Search code examples
cfile-iofopenfgets

How to open a file of any length in C?


As a school assignment I'm tasked with writing a program that opens any text file and performs a number of operations on the text. The text must be loaded using a linked list, meaning an array of structs containing the char pointer and the pointer to the next struct. One line per struct.

But I'm having problems actually loading the file. It seems the memory required to load the text into memory must be allocated before I actually read the text. Hence I have to open the file several times. Once to count the number of lines, then twice per line; once to count the characters in the line then once to read them. It seems absurd to open a file hundreds of times just to read it into memory.

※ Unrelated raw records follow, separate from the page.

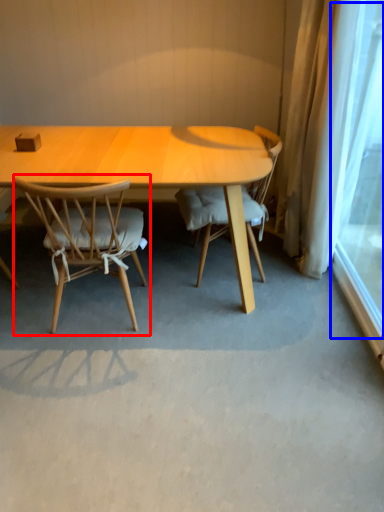 Question: Which of the following is the closest to the observer, chair (highlighted by a red box) or window screen (highlighted by a blue box)?

Choices:
 (A) chair
 (B) window screen

Answer: (B) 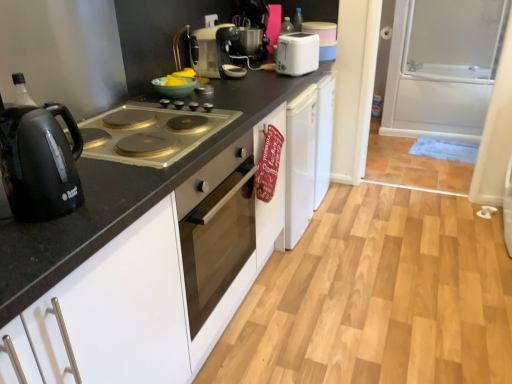 In order to click on matte silver toaster at upper center, the second kitchen appliance in the top-to-bottom sequence in this screenshot , I will do `click(211, 49)`.

Where is `matte black oven at center`? The width and height of the screenshot is (512, 384). matte black oven at center is located at coordinates (377, 297).

Where is `matte silver gas stove at left`? Image resolution: width=512 pixels, height=384 pixels. matte silver gas stove at left is located at coordinates (150, 133).

This screenshot has width=512, height=384. What do you see at coordinates (136, 257) in the screenshot?
I see `black matte countertop at center` at bounding box center [136, 257].

Locate an element on the screen. The height and width of the screenshot is (384, 512). black matte countertop at center is located at coordinates (136, 257).

What is the approximate width of white plastic toaster at upper center, acting as the third kitchen appliance starting from the bottom?

6.72 inches.

Image resolution: width=512 pixels, height=384 pixels. What do you see at coordinates (442, 67) in the screenshot?
I see `transparent glass screen door at right` at bounding box center [442, 67].

This screenshot has width=512, height=384. What are the coordinates of `matte silver toaster at upper center, the second kitchen appliance in the top-to-bottom sequence` in the screenshot? It's located at (211, 49).

Considering the relative sizes of black glossy electric kettle at left, which is the first kitchen appliance from bottom to top, and transparent glass screen door at right in the image provided, is black glossy electric kettle at left, which is the first kitchen appliance from bottom to top, shorter than transparent glass screen door at right?

Yes, black glossy electric kettle at left, which is the first kitchen appliance from bottom to top, is shorter than transparent glass screen door at right.

Who is bigger, black glossy electric kettle at left, which is the first kitchen appliance from bottom to top, or transparent glass screen door at right?

transparent glass screen door at right is bigger.

Locate an element on the screen. The image size is (512, 384). screen door that is behind the black glossy electric kettle at left, which is the first kitchen appliance from bottom to top is located at coordinates (442, 67).

Could you tell me if black glossy electric kettle at left, acting as the 3th kitchen appliance starting from the back, is facing transparent glass screen door at right?

No, black glossy electric kettle at left, acting as the 3th kitchen appliance starting from the back, is not aimed at transparent glass screen door at right.

Which is more to the left, matte silver toaster at upper center, marked as the 2th kitchen appliance in a left-to-right arrangement, or white plastic toaster at upper center, acting as the third kitchen appliance starting from the bottom?

matte silver toaster at upper center, marked as the 2th kitchen appliance in a left-to-right arrangement.

From the image's perspective, is matte silver toaster at upper center, marked as the 2th kitchen appliance in a left-to-right arrangement, above or below white plastic toaster at upper center, which appears as the first kitchen appliance when viewed from the top?

Clearly, from the image's perspective, matte silver toaster at upper center, marked as the 2th kitchen appliance in a left-to-right arrangement, is below white plastic toaster at upper center, which appears as the first kitchen appliance when viewed from the top.

Considering the sizes of matte silver toaster at upper center, marked as the 2th kitchen appliance in a left-to-right arrangement, and white plastic toaster at upper center, the first kitchen appliance from the back, in the image, is matte silver toaster at upper center, marked as the 2th kitchen appliance in a left-to-right arrangement, wider or thinner than white plastic toaster at upper center, the first kitchen appliance from the back,?

matte silver toaster at upper center, marked as the 2th kitchen appliance in a left-to-right arrangement, is wider than white plastic toaster at upper center, the first kitchen appliance from the back.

Obviously there are better ways of doing this, I just don't know them :-)

Examples

  • Can the point from which fgetc fetches a character be moved without re-opening the file?
  • Can the number of lines or characters in a file be checked before it is "opened"?
  • Can I somehow read a line or string from a file and save it to memory without allocating a fixed amount of bytes?
  • etc

Solution

  • There is no need to open the file more than once, nor to pass through it more than once.

    Look at the POSIX getline() function. It reads lines into allocated space. You can use it to read the lines, and then copy the results for your linked list.

    There is no need with a linked list to know how many lines there are ahead of time; that's an advantage of lists.

    So, the code can be done with a single pass. Even if you can't use getline(), you can use fgets() and monitor whether it reads to end of line each time, and if it doesn't you can allocate (and reallocate) space to hold the line as needed (malloc(), realloc() and eventually free() from <stdlib.h>).

    Your specific questions are largely immaterial if you adopt anything of the approach I suggest, but:

    • Using fseek() (and in extremis rewind()) will move the read pointer (for fgetc() and all other functions), unless the 'file' does not support seeking (eg, a pipe provided as standard input).

    • Characters can be determined with stat() or fstat() or variants. Lines cannot be determined except by reading the file.

    • Since the file could be from zero bytes to gigabytes in size, there isn't a sensible way of doing fixed size allocations. You are pretty much forced into dynamic memory allocation with malloc() et al. (Behind the scenes, getline() uses malloc() and realloc().)